I have been attempting to write a single Cuda kernel reduction that takes FP16 inputs cast the inputs to FP32 for the reduction and then saves the results back into FP16. Is this possible currently in a single kernel with Tensor Expressions? The error I see is that when I try to add a cast to the result I get an error suggesting that the last operation has to be the reduction. I have also tried adding another compute line to the schedule but I get the same error.
TVMError: Check failed: 0 == level_: Reductions are only allowed at the top level of compute. Please create another tensor for further composition.
Example:
import tvm
tgt_host="llvm"
tgt="cuda"
toks = tvm.var("tokens")
hidden = tvm.const(1024)
inputs = tvm.placeholder((toks, hidden), name='inputs', dtype='float16')

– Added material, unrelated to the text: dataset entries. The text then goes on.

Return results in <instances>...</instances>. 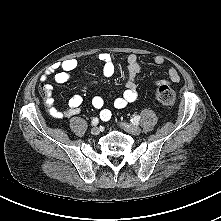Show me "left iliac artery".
Segmentation results:
<instances>
[{
    "label": "left iliac artery",
    "mask_w": 221,
    "mask_h": 221,
    "mask_svg": "<svg viewBox=\"0 0 221 221\" xmlns=\"http://www.w3.org/2000/svg\"><path fill=\"white\" fill-rule=\"evenodd\" d=\"M139 120H140V116L137 115L135 117H133L130 121L134 124V125H137L139 123Z\"/></svg>",
    "instance_id": "left-iliac-artery-1"
}]
</instances>
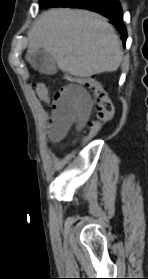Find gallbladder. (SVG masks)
I'll return each instance as SVG.
<instances>
[{
	"instance_id": "gallbladder-1",
	"label": "gallbladder",
	"mask_w": 148,
	"mask_h": 279,
	"mask_svg": "<svg viewBox=\"0 0 148 279\" xmlns=\"http://www.w3.org/2000/svg\"><path fill=\"white\" fill-rule=\"evenodd\" d=\"M27 60L36 71L42 74L54 75L57 73L55 59L50 53L43 49H40L33 54H28Z\"/></svg>"
}]
</instances>
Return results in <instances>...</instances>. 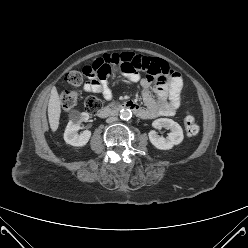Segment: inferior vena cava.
<instances>
[{
    "label": "inferior vena cava",
    "instance_id": "1",
    "mask_svg": "<svg viewBox=\"0 0 248 248\" xmlns=\"http://www.w3.org/2000/svg\"><path fill=\"white\" fill-rule=\"evenodd\" d=\"M117 120H118V118L116 116H111V117L107 118L106 122L107 123H113Z\"/></svg>",
    "mask_w": 248,
    "mask_h": 248
}]
</instances>
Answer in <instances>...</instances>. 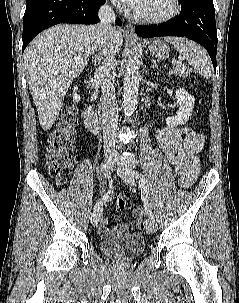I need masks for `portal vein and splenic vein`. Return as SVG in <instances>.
Returning a JSON list of instances; mask_svg holds the SVG:
<instances>
[{"instance_id":"portal-vein-and-splenic-vein-1","label":"portal vein and splenic vein","mask_w":239,"mask_h":303,"mask_svg":"<svg viewBox=\"0 0 239 303\" xmlns=\"http://www.w3.org/2000/svg\"><path fill=\"white\" fill-rule=\"evenodd\" d=\"M179 63H180V62L175 63V64H174V67H177V66L179 65ZM174 67H173V68H174Z\"/></svg>"}]
</instances>
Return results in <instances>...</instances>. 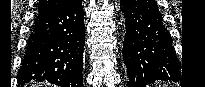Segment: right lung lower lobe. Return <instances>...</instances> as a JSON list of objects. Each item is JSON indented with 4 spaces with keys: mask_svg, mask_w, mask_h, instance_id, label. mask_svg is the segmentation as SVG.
Masks as SVG:
<instances>
[{
    "mask_svg": "<svg viewBox=\"0 0 205 87\" xmlns=\"http://www.w3.org/2000/svg\"><path fill=\"white\" fill-rule=\"evenodd\" d=\"M82 0L38 13L27 43L18 86L31 80L60 87H82L85 45Z\"/></svg>",
    "mask_w": 205,
    "mask_h": 87,
    "instance_id": "right-lung-lower-lobe-1",
    "label": "right lung lower lobe"
}]
</instances>
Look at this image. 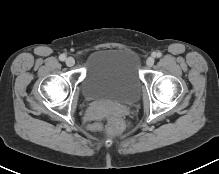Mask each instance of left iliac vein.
<instances>
[{
	"mask_svg": "<svg viewBox=\"0 0 219 174\" xmlns=\"http://www.w3.org/2000/svg\"><path fill=\"white\" fill-rule=\"evenodd\" d=\"M146 65L148 67H152L154 65V58L153 57H148L146 60Z\"/></svg>",
	"mask_w": 219,
	"mask_h": 174,
	"instance_id": "left-iliac-vein-1",
	"label": "left iliac vein"
}]
</instances>
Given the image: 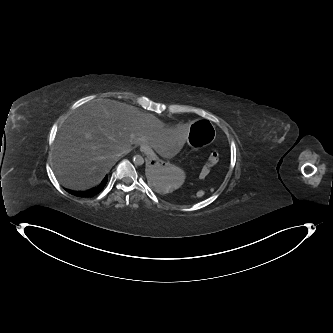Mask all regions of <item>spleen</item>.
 <instances>
[{
	"instance_id": "obj_1",
	"label": "spleen",
	"mask_w": 333,
	"mask_h": 333,
	"mask_svg": "<svg viewBox=\"0 0 333 333\" xmlns=\"http://www.w3.org/2000/svg\"><path fill=\"white\" fill-rule=\"evenodd\" d=\"M176 184V183H175ZM203 194L202 193H200V196H202Z\"/></svg>"
}]
</instances>
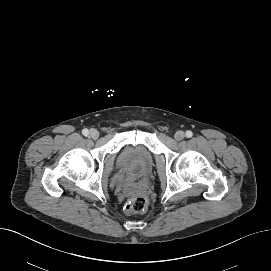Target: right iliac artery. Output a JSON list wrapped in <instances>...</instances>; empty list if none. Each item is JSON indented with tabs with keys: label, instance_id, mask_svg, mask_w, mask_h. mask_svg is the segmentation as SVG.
Wrapping results in <instances>:
<instances>
[{
	"label": "right iliac artery",
	"instance_id": "1",
	"mask_svg": "<svg viewBox=\"0 0 271 271\" xmlns=\"http://www.w3.org/2000/svg\"><path fill=\"white\" fill-rule=\"evenodd\" d=\"M82 134L84 136H87L89 134V130L88 129H83Z\"/></svg>",
	"mask_w": 271,
	"mask_h": 271
}]
</instances>
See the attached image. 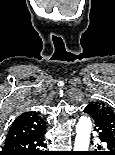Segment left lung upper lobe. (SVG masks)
<instances>
[{"label":"left lung upper lobe","mask_w":115,"mask_h":155,"mask_svg":"<svg viewBox=\"0 0 115 155\" xmlns=\"http://www.w3.org/2000/svg\"><path fill=\"white\" fill-rule=\"evenodd\" d=\"M89 105H94L98 109L100 117L104 121L111 139L115 141V112L104 104L90 103ZM110 152H115V142L113 143V147L107 149V152L104 153Z\"/></svg>","instance_id":"5c2ea615"}]
</instances>
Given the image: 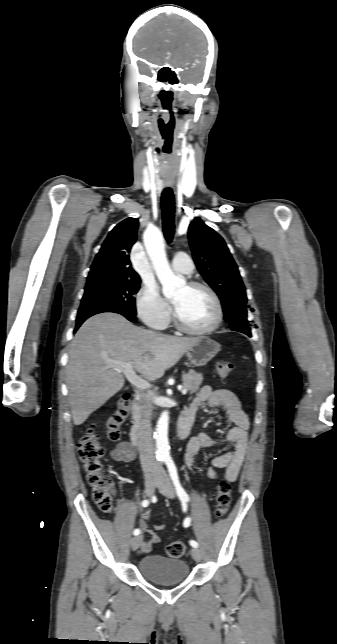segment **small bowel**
Segmentation results:
<instances>
[{
    "label": "small bowel",
    "mask_w": 337,
    "mask_h": 644,
    "mask_svg": "<svg viewBox=\"0 0 337 644\" xmlns=\"http://www.w3.org/2000/svg\"><path fill=\"white\" fill-rule=\"evenodd\" d=\"M206 405L208 408L223 407L230 421L234 424L223 437L214 438L206 433H199L193 436L186 448L185 462L188 467H191L196 454L202 448L212 447L220 442L234 443V449L222 454H218L211 459L212 468L209 470L208 476L210 479H217L218 475L215 468H226L225 480L233 482L236 480L241 469L248 446V430L249 418L243 411L238 397L228 389L213 388L209 385L203 386L197 393L196 397L188 408L184 410V414L189 415L192 420L197 411ZM136 457V449L131 442L123 441L111 451V458L117 462H130ZM150 519L146 511H141L139 514L138 525L147 537L142 536L140 549L144 553L152 550L153 546L160 542V537L157 532L166 529L164 524H155L152 529L146 526V520Z\"/></svg>",
    "instance_id": "small-bowel-1"
}]
</instances>
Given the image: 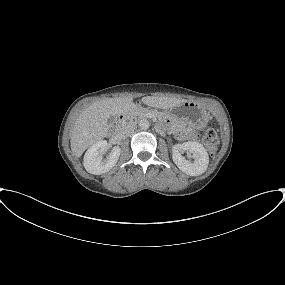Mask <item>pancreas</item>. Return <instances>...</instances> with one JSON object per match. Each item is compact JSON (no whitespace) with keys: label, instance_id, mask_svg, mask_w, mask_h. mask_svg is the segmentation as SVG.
I'll return each mask as SVG.
<instances>
[{"label":"pancreas","instance_id":"obj_1","mask_svg":"<svg viewBox=\"0 0 285 285\" xmlns=\"http://www.w3.org/2000/svg\"><path fill=\"white\" fill-rule=\"evenodd\" d=\"M148 115H152V116L158 117L159 119H162V118L166 117L164 114L159 113V112L149 111V110L144 109V108H135L129 114V118L130 119H136V118H139V117H146ZM172 122L175 123V124L178 123V121L176 119H172Z\"/></svg>","mask_w":285,"mask_h":285}]
</instances>
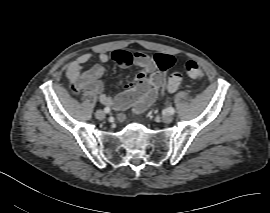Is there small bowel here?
Returning a JSON list of instances; mask_svg holds the SVG:
<instances>
[{
    "label": "small bowel",
    "instance_id": "1",
    "mask_svg": "<svg viewBox=\"0 0 270 213\" xmlns=\"http://www.w3.org/2000/svg\"><path fill=\"white\" fill-rule=\"evenodd\" d=\"M171 64L168 67H164L158 61L145 56L142 53H138L133 56L131 63L144 70V75L139 76L135 87L132 89L138 92L139 97L135 102H127L124 97L117 96L111 97L103 93V82L101 76L104 73V68L101 65H95L89 70H84V65L91 59L90 53H83L76 59L72 60L67 69V76L71 82V85L76 90L90 91L99 94L101 103L104 105L115 108L116 110L124 109L129 103H134L135 113L144 112L156 99L160 87L164 83V75L157 70H167L174 65V58L170 55ZM97 59L101 64L108 63L111 59L110 54L100 51L97 53ZM115 60V59H114ZM118 62L117 60H115ZM120 67H126L128 63L118 62ZM121 87L131 88V85L120 84Z\"/></svg>",
    "mask_w": 270,
    "mask_h": 213
}]
</instances>
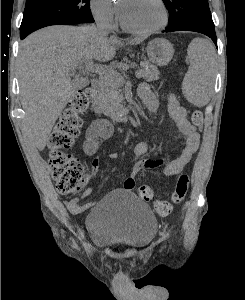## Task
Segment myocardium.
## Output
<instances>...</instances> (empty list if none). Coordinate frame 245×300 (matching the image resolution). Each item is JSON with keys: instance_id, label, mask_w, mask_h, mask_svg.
<instances>
[{"instance_id": "f54148a6", "label": "myocardium", "mask_w": 245, "mask_h": 300, "mask_svg": "<svg viewBox=\"0 0 245 300\" xmlns=\"http://www.w3.org/2000/svg\"><path fill=\"white\" fill-rule=\"evenodd\" d=\"M157 2L159 3L163 11V20L159 25L152 28H145V29L132 27L124 21L123 16L120 13L119 20H120L121 27L128 32L135 33V34H143V35L152 34L165 28L169 21V11L164 0H157Z\"/></svg>"}]
</instances>
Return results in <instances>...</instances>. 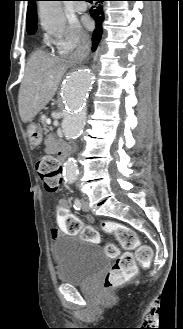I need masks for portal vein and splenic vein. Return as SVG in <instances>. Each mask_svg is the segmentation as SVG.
Masks as SVG:
<instances>
[{
  "label": "portal vein and splenic vein",
  "instance_id": "1",
  "mask_svg": "<svg viewBox=\"0 0 183 329\" xmlns=\"http://www.w3.org/2000/svg\"><path fill=\"white\" fill-rule=\"evenodd\" d=\"M46 123L50 125L51 124V119H47Z\"/></svg>",
  "mask_w": 183,
  "mask_h": 329
}]
</instances>
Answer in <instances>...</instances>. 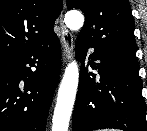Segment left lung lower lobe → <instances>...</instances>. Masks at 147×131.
I'll return each mask as SVG.
<instances>
[{"label":"left lung lower lobe","mask_w":147,"mask_h":131,"mask_svg":"<svg viewBox=\"0 0 147 131\" xmlns=\"http://www.w3.org/2000/svg\"><path fill=\"white\" fill-rule=\"evenodd\" d=\"M90 46L77 39L76 57L80 60V80L74 113L73 131H93L115 128L124 131H147L146 104L142 96V81L139 69L104 54L96 49L89 59L95 74L88 73L84 62Z\"/></svg>","instance_id":"1"}]
</instances>
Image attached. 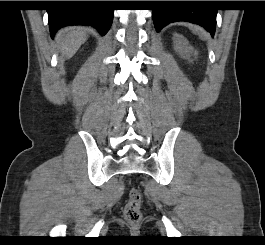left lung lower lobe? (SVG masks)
I'll return each instance as SVG.
<instances>
[{
	"label": "left lung lower lobe",
	"instance_id": "left-lung-lower-lobe-1",
	"mask_svg": "<svg viewBox=\"0 0 265 245\" xmlns=\"http://www.w3.org/2000/svg\"><path fill=\"white\" fill-rule=\"evenodd\" d=\"M199 1H169L166 7L153 10V21L157 32L169 23L186 21L204 27L212 36L215 32V9L194 8Z\"/></svg>",
	"mask_w": 265,
	"mask_h": 245
}]
</instances>
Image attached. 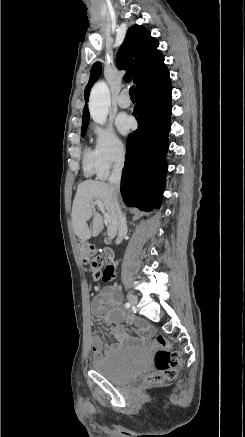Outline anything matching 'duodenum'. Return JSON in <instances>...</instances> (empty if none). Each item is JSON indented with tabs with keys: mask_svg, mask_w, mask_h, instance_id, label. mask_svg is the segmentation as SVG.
Wrapping results in <instances>:
<instances>
[{
	"mask_svg": "<svg viewBox=\"0 0 245 437\" xmlns=\"http://www.w3.org/2000/svg\"><path fill=\"white\" fill-rule=\"evenodd\" d=\"M104 254L107 258L111 259L113 257V252L110 248H105L104 249Z\"/></svg>",
	"mask_w": 245,
	"mask_h": 437,
	"instance_id": "duodenum-1",
	"label": "duodenum"
}]
</instances>
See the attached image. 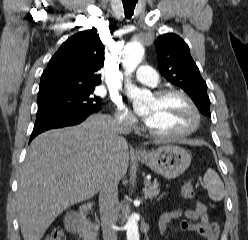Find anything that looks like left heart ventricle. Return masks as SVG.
<instances>
[{"mask_svg": "<svg viewBox=\"0 0 248 240\" xmlns=\"http://www.w3.org/2000/svg\"><path fill=\"white\" fill-rule=\"evenodd\" d=\"M144 114L150 118L147 125L159 132L185 130L194 120L187 102L178 95H168L160 99L154 96L145 107Z\"/></svg>", "mask_w": 248, "mask_h": 240, "instance_id": "1", "label": "left heart ventricle"}]
</instances>
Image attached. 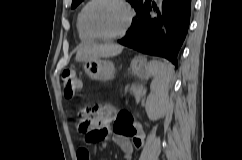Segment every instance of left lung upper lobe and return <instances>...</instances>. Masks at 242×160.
Listing matches in <instances>:
<instances>
[{"label":"left lung upper lobe","mask_w":242,"mask_h":160,"mask_svg":"<svg viewBox=\"0 0 242 160\" xmlns=\"http://www.w3.org/2000/svg\"><path fill=\"white\" fill-rule=\"evenodd\" d=\"M83 0H73L72 1V8H75L79 3H81ZM128 2H130L132 4V6L134 7V9L136 10V12L138 13L146 0H127Z\"/></svg>","instance_id":"left-lung-upper-lobe-1"}]
</instances>
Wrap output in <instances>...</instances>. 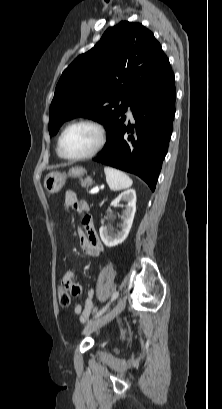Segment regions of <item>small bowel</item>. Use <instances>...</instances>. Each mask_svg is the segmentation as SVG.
I'll use <instances>...</instances> for the list:
<instances>
[{
  "mask_svg": "<svg viewBox=\"0 0 222 409\" xmlns=\"http://www.w3.org/2000/svg\"><path fill=\"white\" fill-rule=\"evenodd\" d=\"M74 210L78 215H82L81 224L78 228V236L82 250L89 256H99L103 251V246L97 235L91 216L88 214L89 205L84 200H79L75 193L68 191L64 198V211ZM72 270H69L63 277L62 282L69 285L70 295L80 297L82 295V285L76 280ZM94 289L87 292L84 305L76 304L74 313L79 316L82 323H86L91 315L90 310L94 307Z\"/></svg>",
  "mask_w": 222,
  "mask_h": 409,
  "instance_id": "1",
  "label": "small bowel"
}]
</instances>
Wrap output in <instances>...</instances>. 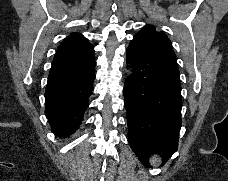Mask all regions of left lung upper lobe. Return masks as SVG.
Returning <instances> with one entry per match:
<instances>
[{"label": "left lung upper lobe", "instance_id": "5c2ea615", "mask_svg": "<svg viewBox=\"0 0 228 181\" xmlns=\"http://www.w3.org/2000/svg\"><path fill=\"white\" fill-rule=\"evenodd\" d=\"M134 38L144 39L155 44L161 45L163 47L171 48V41L168 37L161 31L157 32L155 27L146 25L141 31H139Z\"/></svg>", "mask_w": 228, "mask_h": 181}]
</instances>
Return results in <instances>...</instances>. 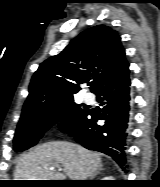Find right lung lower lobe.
<instances>
[{
    "label": "right lung lower lobe",
    "instance_id": "98d812e1",
    "mask_svg": "<svg viewBox=\"0 0 160 187\" xmlns=\"http://www.w3.org/2000/svg\"><path fill=\"white\" fill-rule=\"evenodd\" d=\"M129 65L102 83L96 92L102 109H90L71 132L76 142L89 150L111 156L123 170L126 168L125 138L129 118ZM101 120L102 124L97 122Z\"/></svg>",
    "mask_w": 160,
    "mask_h": 187
}]
</instances>
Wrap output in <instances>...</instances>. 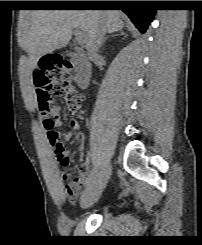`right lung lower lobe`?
I'll return each instance as SVG.
<instances>
[{
    "label": "right lung lower lobe",
    "mask_w": 202,
    "mask_h": 245,
    "mask_svg": "<svg viewBox=\"0 0 202 245\" xmlns=\"http://www.w3.org/2000/svg\"><path fill=\"white\" fill-rule=\"evenodd\" d=\"M81 7H120L141 33L146 32L155 9L148 1H80Z\"/></svg>",
    "instance_id": "right-lung-lower-lobe-1"
}]
</instances>
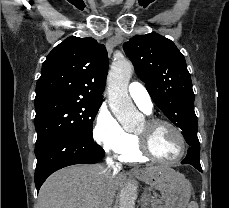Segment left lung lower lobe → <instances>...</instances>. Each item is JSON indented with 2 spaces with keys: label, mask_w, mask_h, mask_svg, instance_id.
<instances>
[{
  "label": "left lung lower lobe",
  "mask_w": 229,
  "mask_h": 208,
  "mask_svg": "<svg viewBox=\"0 0 229 208\" xmlns=\"http://www.w3.org/2000/svg\"><path fill=\"white\" fill-rule=\"evenodd\" d=\"M182 134L190 147L188 149L186 158L181 163L190 164L202 172L200 164V144L197 137V131H188Z\"/></svg>",
  "instance_id": "0a47b994"
}]
</instances>
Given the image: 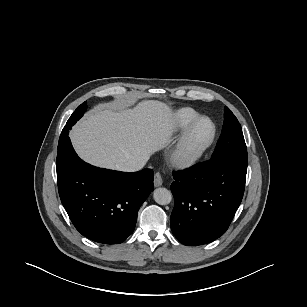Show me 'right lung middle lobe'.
Here are the masks:
<instances>
[{"label":"right lung middle lobe","mask_w":307,"mask_h":307,"mask_svg":"<svg viewBox=\"0 0 307 307\" xmlns=\"http://www.w3.org/2000/svg\"><path fill=\"white\" fill-rule=\"evenodd\" d=\"M86 108H87L86 102H84L71 115V117L67 121V123H66V125H65V127H64V129L61 133L58 147L62 146V143L64 142V137L66 136V134H65L66 131H69L71 129V127L83 116Z\"/></svg>","instance_id":"dd1d6c3e"}]
</instances>
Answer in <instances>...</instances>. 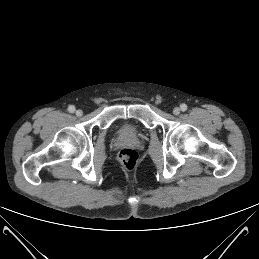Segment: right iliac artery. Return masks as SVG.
I'll list each match as a JSON object with an SVG mask.
<instances>
[{"label":"right iliac artery","instance_id":"1","mask_svg":"<svg viewBox=\"0 0 259 259\" xmlns=\"http://www.w3.org/2000/svg\"><path fill=\"white\" fill-rule=\"evenodd\" d=\"M68 111H69L70 113H74L75 107H74L73 105H70V106L68 107Z\"/></svg>","mask_w":259,"mask_h":259}]
</instances>
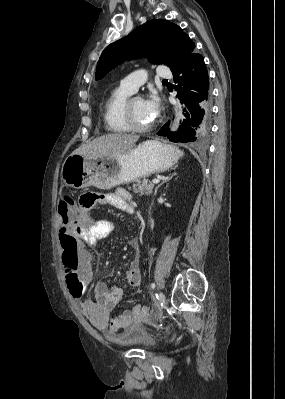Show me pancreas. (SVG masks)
Segmentation results:
<instances>
[{
	"label": "pancreas",
	"mask_w": 285,
	"mask_h": 399,
	"mask_svg": "<svg viewBox=\"0 0 285 399\" xmlns=\"http://www.w3.org/2000/svg\"><path fill=\"white\" fill-rule=\"evenodd\" d=\"M154 189L153 183H148L147 181L137 182L133 184L132 190L135 193L142 195H151Z\"/></svg>",
	"instance_id": "obj_1"
}]
</instances>
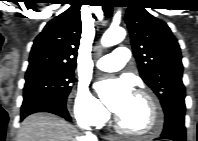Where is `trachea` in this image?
<instances>
[{"instance_id": "trachea-1", "label": "trachea", "mask_w": 198, "mask_h": 141, "mask_svg": "<svg viewBox=\"0 0 198 141\" xmlns=\"http://www.w3.org/2000/svg\"><path fill=\"white\" fill-rule=\"evenodd\" d=\"M103 10H104L105 17L110 18L112 15V7L109 5H104Z\"/></svg>"}]
</instances>
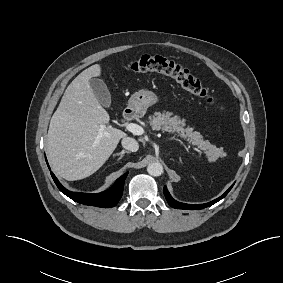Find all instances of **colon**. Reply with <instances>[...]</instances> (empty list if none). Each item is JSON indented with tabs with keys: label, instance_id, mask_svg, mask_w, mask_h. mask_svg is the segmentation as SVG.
<instances>
[{
	"label": "colon",
	"instance_id": "5ec220e1",
	"mask_svg": "<svg viewBox=\"0 0 283 283\" xmlns=\"http://www.w3.org/2000/svg\"><path fill=\"white\" fill-rule=\"evenodd\" d=\"M131 69L137 73H159L175 80L186 91L204 99L212 105H217L216 98L203 83L180 64L161 56H142L131 64ZM218 110L223 111L222 106Z\"/></svg>",
	"mask_w": 283,
	"mask_h": 283
}]
</instances>
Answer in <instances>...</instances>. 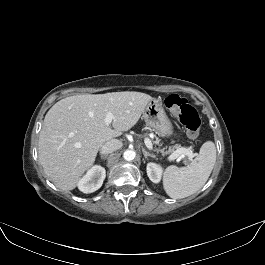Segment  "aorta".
I'll return each mask as SVG.
<instances>
[{"instance_id":"aorta-1","label":"aorta","mask_w":265,"mask_h":265,"mask_svg":"<svg viewBox=\"0 0 265 265\" xmlns=\"http://www.w3.org/2000/svg\"><path fill=\"white\" fill-rule=\"evenodd\" d=\"M123 157L127 161H132L136 157V152L134 150L128 149L123 153Z\"/></svg>"}]
</instances>
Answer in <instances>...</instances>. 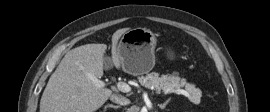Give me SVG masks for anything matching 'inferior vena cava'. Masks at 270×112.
Listing matches in <instances>:
<instances>
[{"label": "inferior vena cava", "instance_id": "inferior-vena-cava-1", "mask_svg": "<svg viewBox=\"0 0 270 112\" xmlns=\"http://www.w3.org/2000/svg\"><path fill=\"white\" fill-rule=\"evenodd\" d=\"M110 100L120 105H127L130 103V100L128 98L116 94L111 95Z\"/></svg>", "mask_w": 270, "mask_h": 112}]
</instances>
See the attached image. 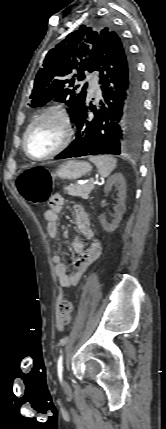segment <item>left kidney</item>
Instances as JSON below:
<instances>
[{
  "mask_svg": "<svg viewBox=\"0 0 166 429\" xmlns=\"http://www.w3.org/2000/svg\"><path fill=\"white\" fill-rule=\"evenodd\" d=\"M113 185H116L118 187V204L115 206V218L111 223H108L106 221V218L104 215L100 216V222L102 224L103 229L106 232H113L118 227L120 220L122 218V215L124 214L126 207H125V198H126V182L124 179V176L121 173L113 174L111 177L108 178L106 185H105V192H107Z\"/></svg>",
  "mask_w": 166,
  "mask_h": 429,
  "instance_id": "1",
  "label": "left kidney"
}]
</instances>
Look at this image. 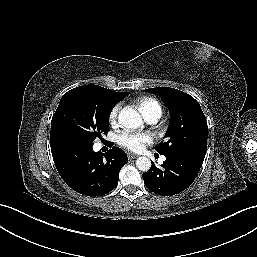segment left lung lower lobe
<instances>
[{
    "instance_id": "0a47b994",
    "label": "left lung lower lobe",
    "mask_w": 257,
    "mask_h": 257,
    "mask_svg": "<svg viewBox=\"0 0 257 257\" xmlns=\"http://www.w3.org/2000/svg\"><path fill=\"white\" fill-rule=\"evenodd\" d=\"M166 161L157 168L152 164L142 175L144 183L152 192L170 196L189 187L198 175L204 159L190 154H164Z\"/></svg>"
}]
</instances>
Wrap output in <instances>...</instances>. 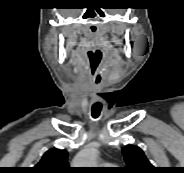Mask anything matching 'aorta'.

y = tvm.reduce_axis((0, hidden), "y")
outputs = tvm.compute((toks,), lambda x : tvm.sum(inputs[x][y].astype('float32'), axis=y).astype('float16'), name='outputs')
sched = tvm.create_schedule([outputs.op])
sched[outputs].bind(outputs.op.axis[0], tvm.thread_axis("blockIdx.x"))
sched[outputs].bind(outputs.op.reduce_axis[0], tvm.thread_axis("threadIdx.x"))